C'est d'ailleurs une marque de fabrique chez tous les Krivine, ses frères ainsi que la gent masculine de la deuxième et troisième génération.
Au-delà des convictions à quoi cela tient il ?
À la belle personne que fut leur mère Esther très certainement.
À la personnalité de leurs compagnes.
Et pour Alain à un environnement féminin qui lui convenait très bien : 2 filles et 2 petites-filles aux caractères bien trempés.
Enfin dans sa vie personnelle Alain était un homme tolérant, bienveillant et d'une grande gentillesse.
Tolérant à mon égard d'abord qui pour faire court suis devenue plus Jaurès que Lénine. Cela ne lui a jamais posé de problèmes. Accords et désaccords ont eu l'avantage d'animer notre vie quotidienne.
Bienveillant à l'égard de ses anciens et nombreux camarades qui, par lassitude ou divergence, ont quitté ses organisations. Ceux qui étaient ses amis sont restés ses amis.
Était-il aussi cool dans sa vie militante ? Je l'espère. Mais vu l'âpreté des débats dont ses organisations ont le secret, ce ne devait pas être toujours aussi facile.

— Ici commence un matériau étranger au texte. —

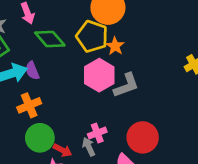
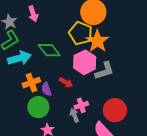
green diamond: (50, 39) -> (49, 50), moved
orange star: (115, 46) -> (97, 41), size x1.6
purple semicircle: (32, 71) -> (46, 89), moved
red arrow: (63, 150) -> (66, 82), moved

Alors des regrets à avoir ? Le militantisme est tellement chronophage qu'il laisse peu de place à ce qui fait les agréments et la légèreté de la vie. Entre meetings et réunions on peut toujours caser de la musique et des films. Mais la littérature, le théâtre et les expositions sont souvent les grands sacrifiés !
Cela lui manquait-il ? Parfois oui mais à vrai dire pas très souvent.

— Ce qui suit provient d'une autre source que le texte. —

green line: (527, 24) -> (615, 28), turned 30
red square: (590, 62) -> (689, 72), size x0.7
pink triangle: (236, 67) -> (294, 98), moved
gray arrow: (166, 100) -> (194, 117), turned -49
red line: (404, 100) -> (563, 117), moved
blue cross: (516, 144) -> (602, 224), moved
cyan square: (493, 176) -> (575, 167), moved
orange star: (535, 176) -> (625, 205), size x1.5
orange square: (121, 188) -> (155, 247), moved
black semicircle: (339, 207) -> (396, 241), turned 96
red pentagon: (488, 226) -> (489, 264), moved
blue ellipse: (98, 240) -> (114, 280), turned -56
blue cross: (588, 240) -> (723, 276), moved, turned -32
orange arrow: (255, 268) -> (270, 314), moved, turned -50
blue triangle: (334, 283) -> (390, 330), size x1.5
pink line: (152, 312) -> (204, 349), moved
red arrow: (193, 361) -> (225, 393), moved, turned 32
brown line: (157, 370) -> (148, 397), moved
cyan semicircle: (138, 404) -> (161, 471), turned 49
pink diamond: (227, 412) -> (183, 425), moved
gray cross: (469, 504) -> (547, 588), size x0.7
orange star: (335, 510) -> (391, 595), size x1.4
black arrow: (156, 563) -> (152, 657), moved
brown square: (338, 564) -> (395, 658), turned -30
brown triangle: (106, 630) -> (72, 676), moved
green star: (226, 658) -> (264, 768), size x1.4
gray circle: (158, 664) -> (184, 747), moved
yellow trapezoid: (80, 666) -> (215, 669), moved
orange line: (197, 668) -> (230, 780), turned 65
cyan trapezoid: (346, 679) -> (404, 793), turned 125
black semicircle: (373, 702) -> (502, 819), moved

Il a mené la vie qu'il avait voulue. Celle d'un militant jusqu'au bout de ses possibilités.
Heureusement qu'existent les congés payés. En vacances Alain savait complètement décrocher.
Pour terminer je voudrais remercier toutes celles et ceux qui ont été si présents auprès de nous quand sa santé déclinait.
Tous ceux et celles qui sont là aujourd'hui pour lui rendre hommage.
Toutes celles et ceux qui m'ont inondée de messages chaleureux depuis sa mort avec les mêmes mots qui reviennent en boucle : humanité, empathie, bienveillance, simplicité, humour, désintéressement.
J'arrête là car ça va friser le culte de la personnalité ce qu'il n'aurait pas apprécié.
J'espère que tous ceux qui l'ont aimé garderont en mémoire le souvenir d'un homme d'une grande intégrité.
Michèle Krivine, née Martinet, épouse d'Alain Krivine, a milité à la Jeunesse communiste révolutionnaire, puis à la Ligue communiste et la Ligue communiste révolutionnaire.